Exercise => Pictures in the listing do not belong in the copy, which should repeat exactly the lines from the one holding "Identify the location" through the last line.

Data provided =>
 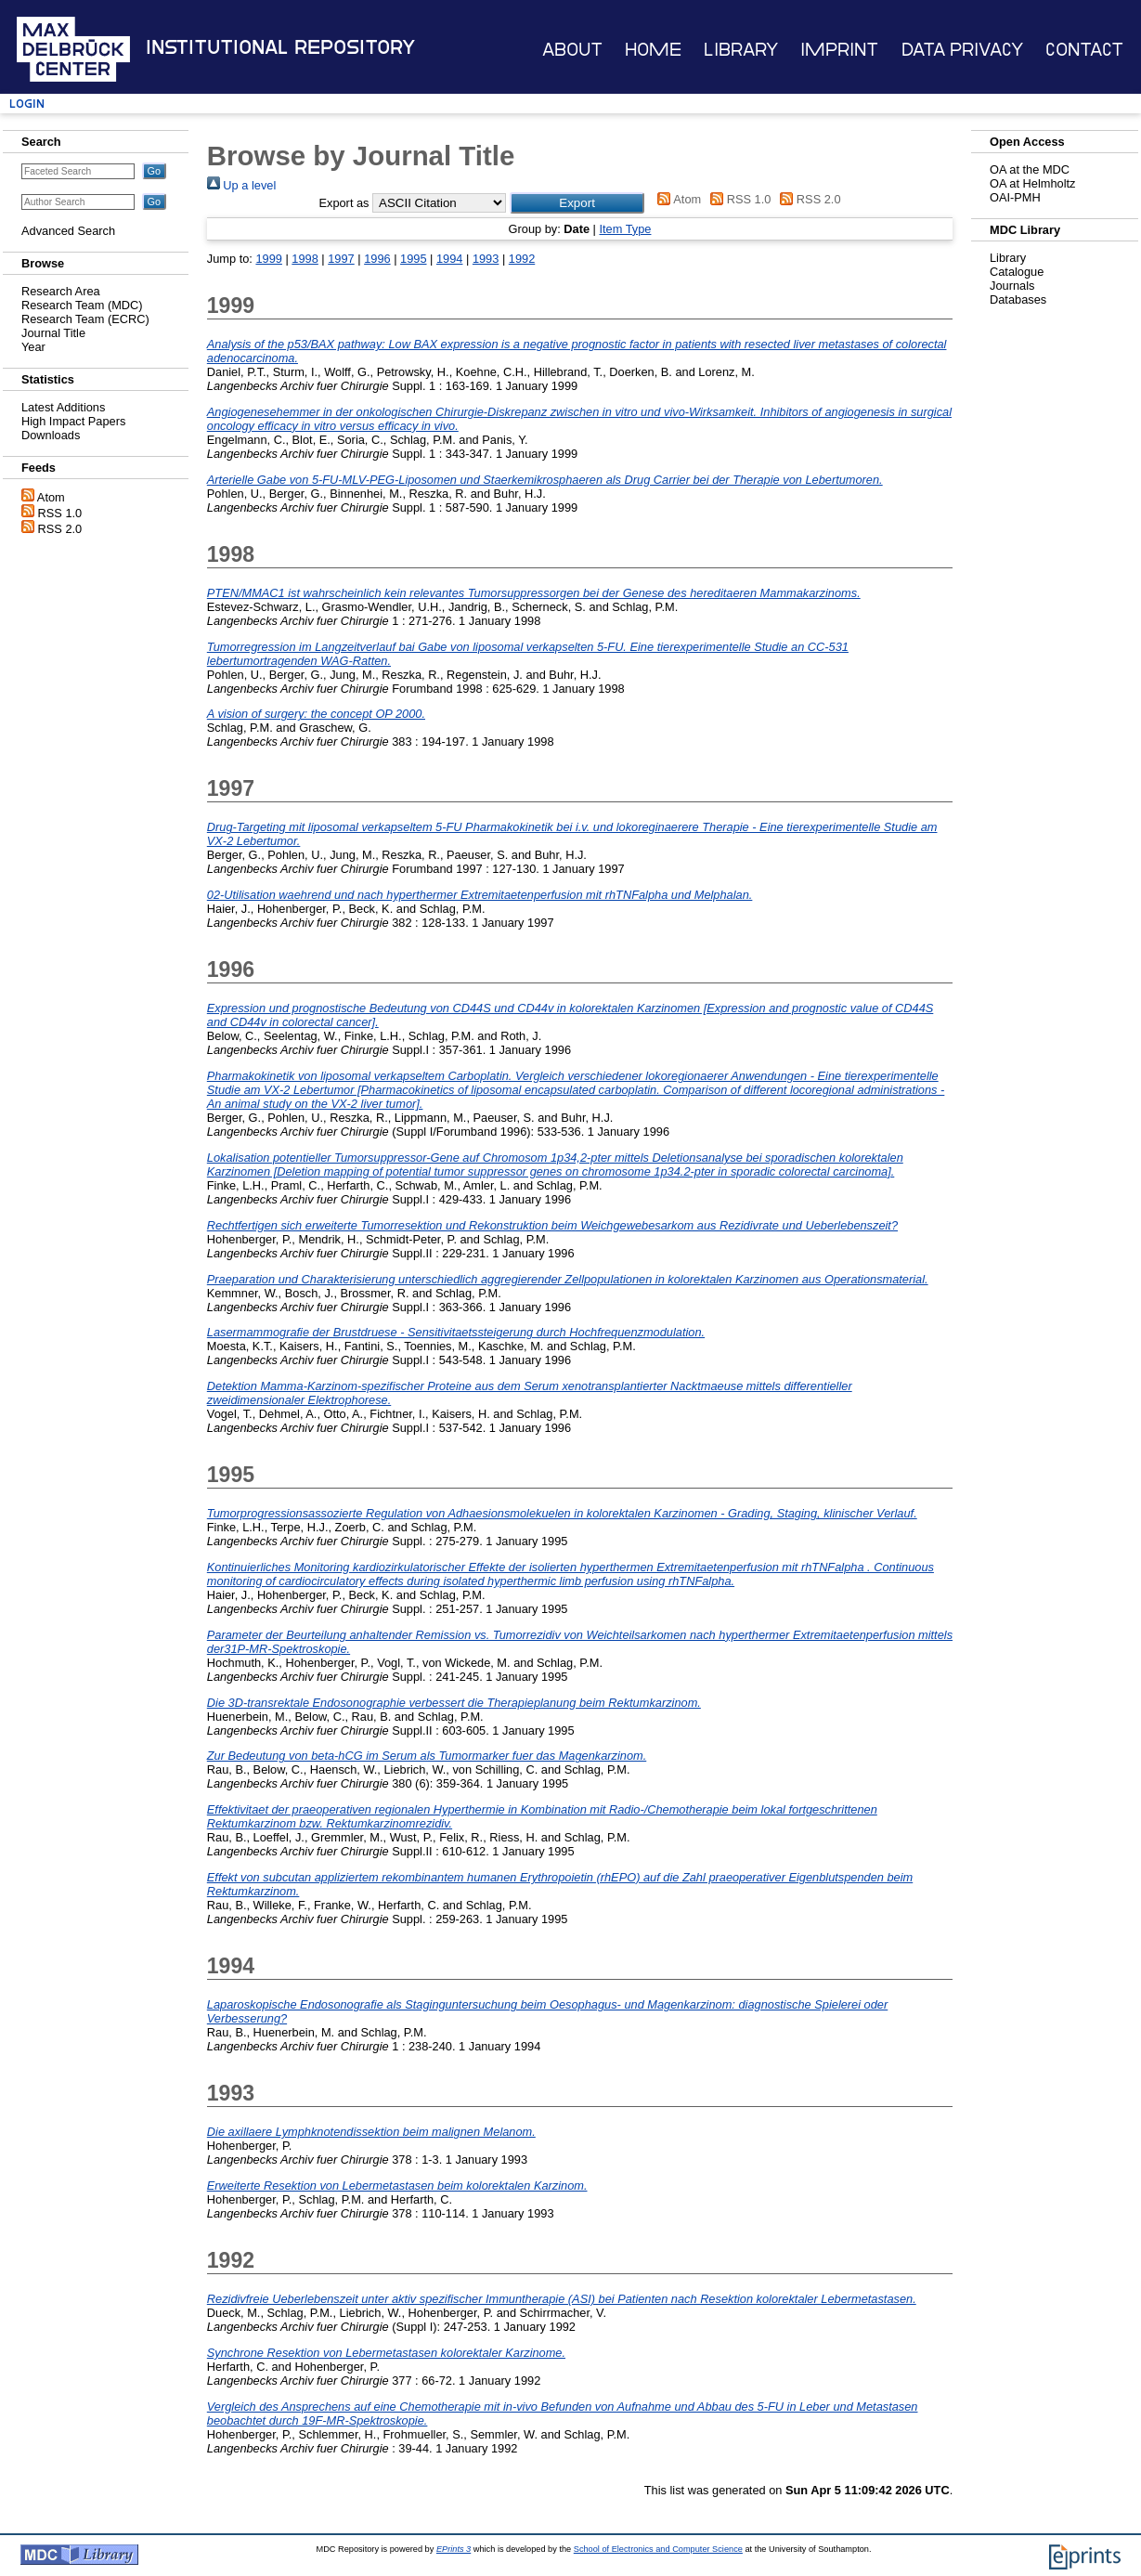 What do you see at coordinates (33, 347) in the screenshot?
I see `Year` at bounding box center [33, 347].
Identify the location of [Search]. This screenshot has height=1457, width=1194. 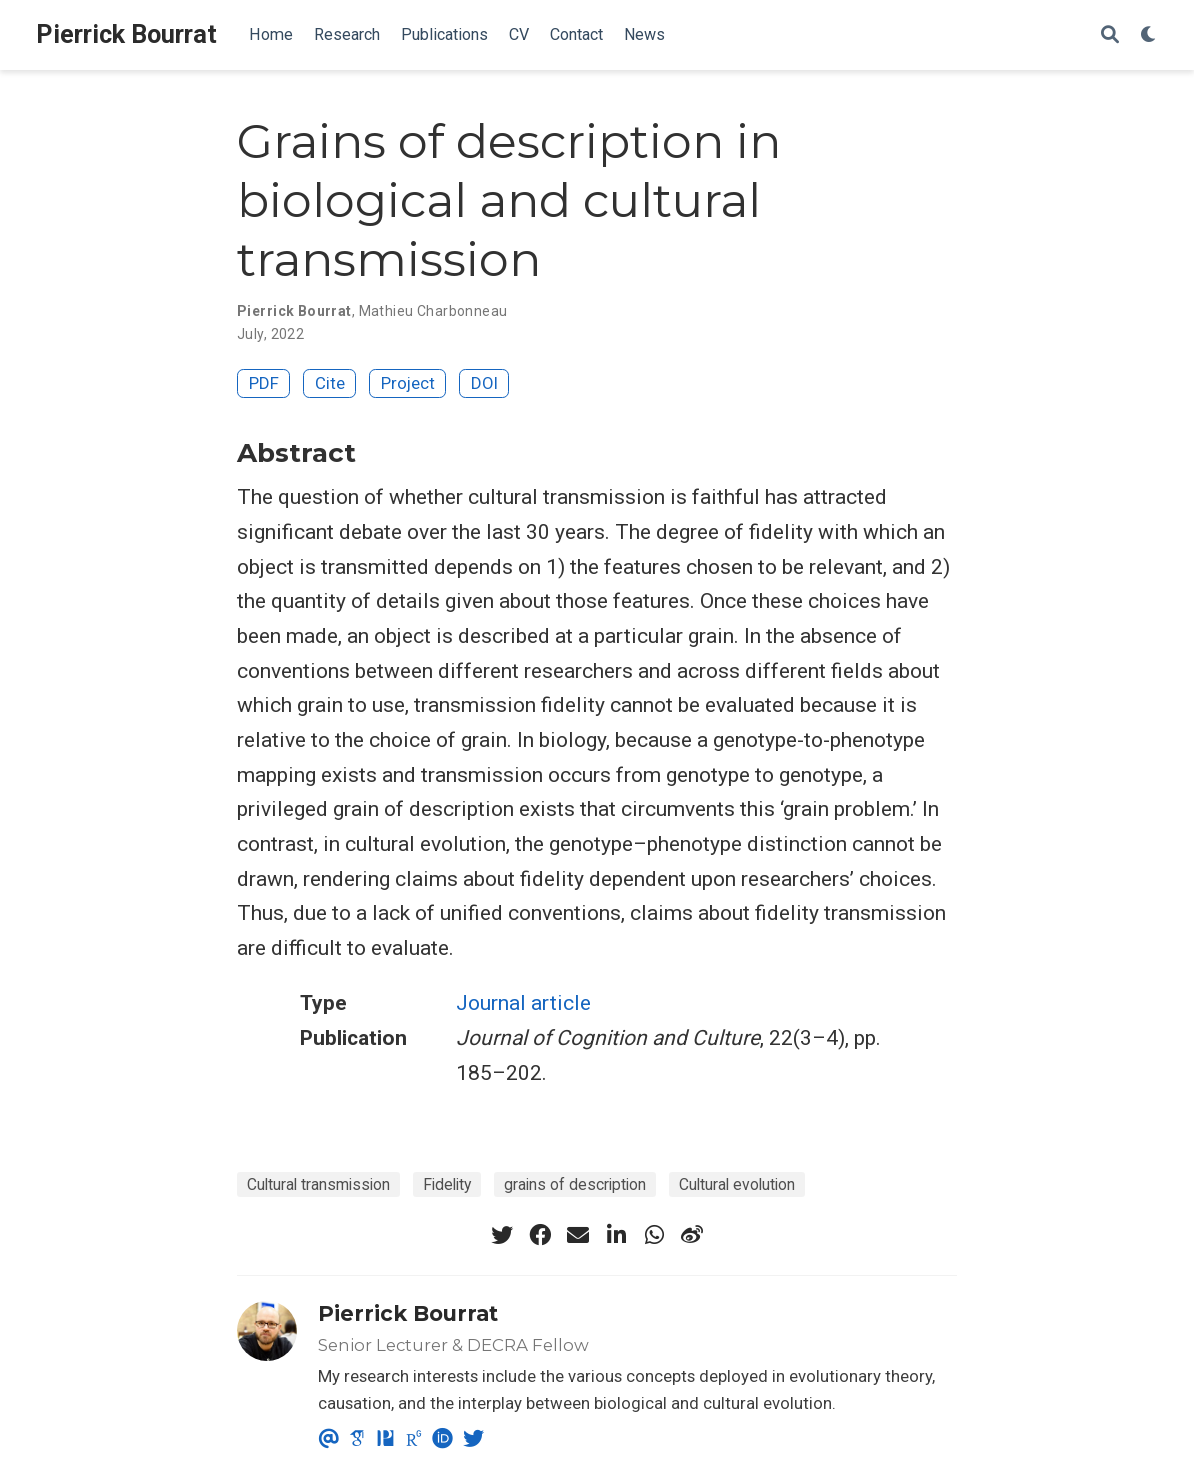
(1110, 35).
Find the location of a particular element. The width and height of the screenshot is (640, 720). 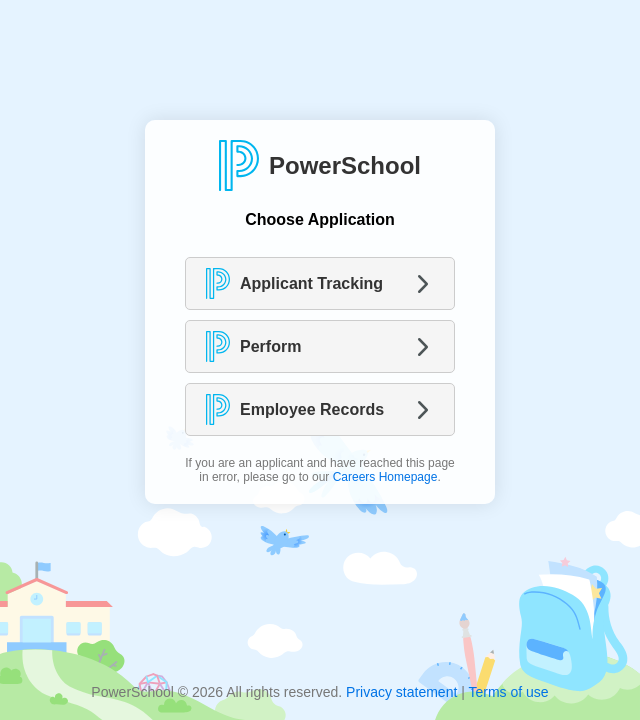

Terms of use is located at coordinates (508, 692).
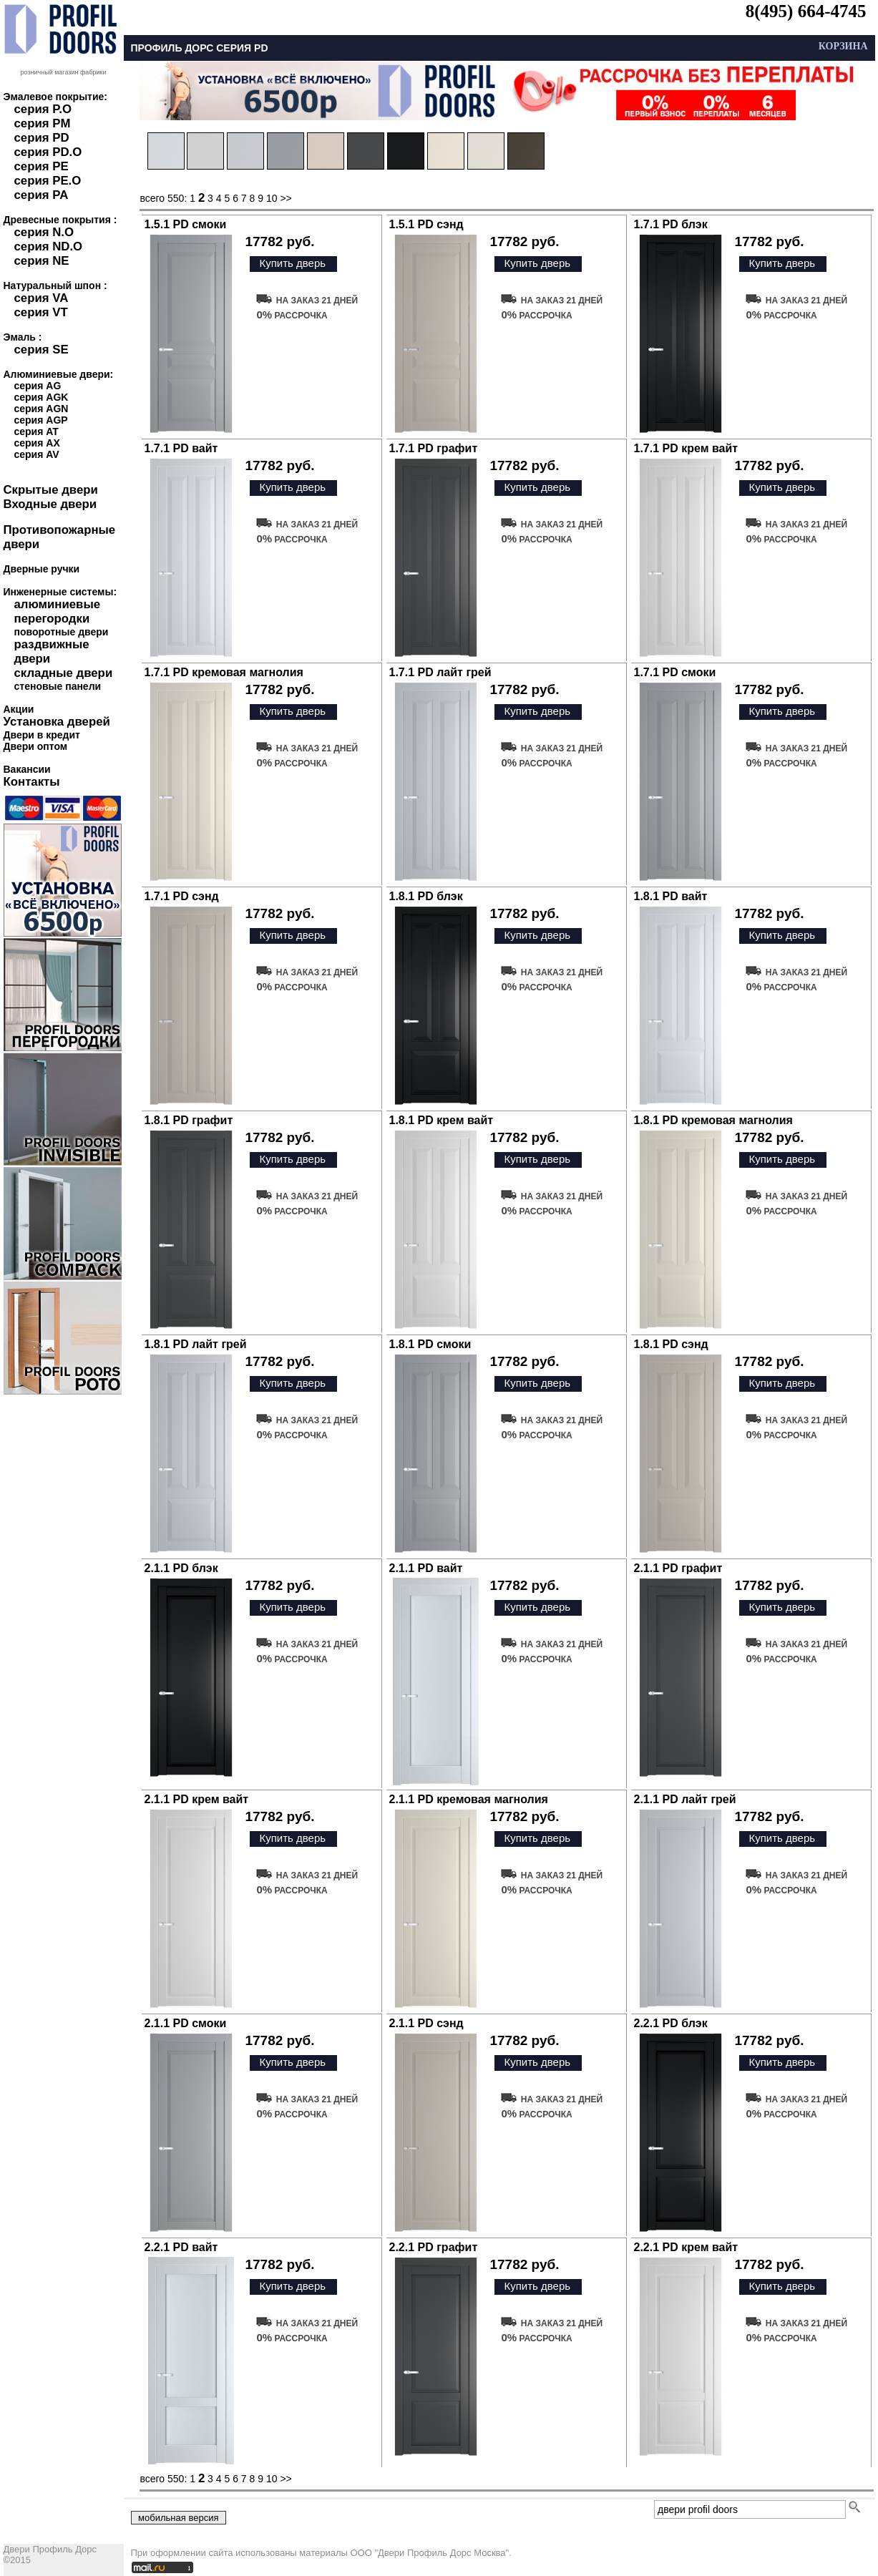 This screenshot has height=2576, width=878. I want to click on 2.1.1 PD вайт, so click(426, 1568).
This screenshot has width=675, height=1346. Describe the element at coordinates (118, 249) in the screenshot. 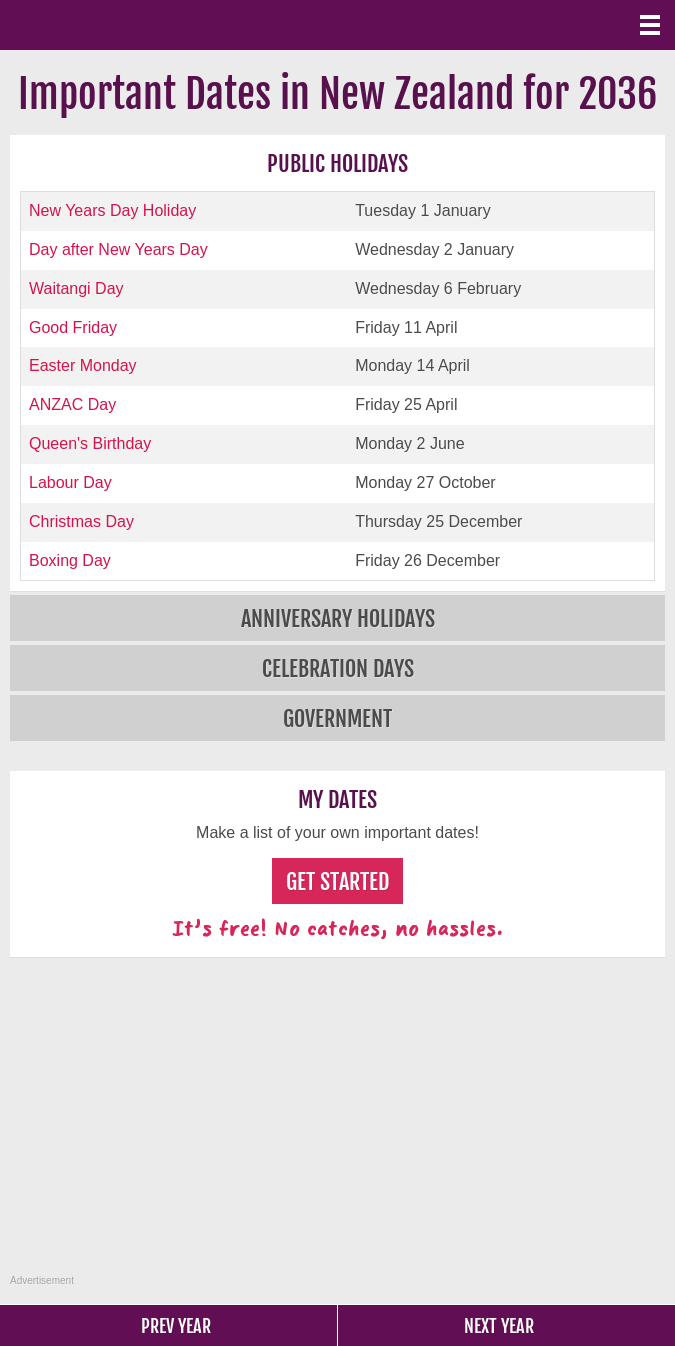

Result below =>
Identify the location of [Search]. This screenshot has height=1457, width=1194. 
(1110, 35).
Find the location of a particular element. The width and height of the screenshot is (640, 720). 

Terms of use is located at coordinates (508, 692).
 This screenshot has height=2576, width=878. I want to click on 2.1.1 PD вайт, so click(426, 1568).
This screenshot has width=675, height=1346. Describe the element at coordinates (118, 249) in the screenshot. 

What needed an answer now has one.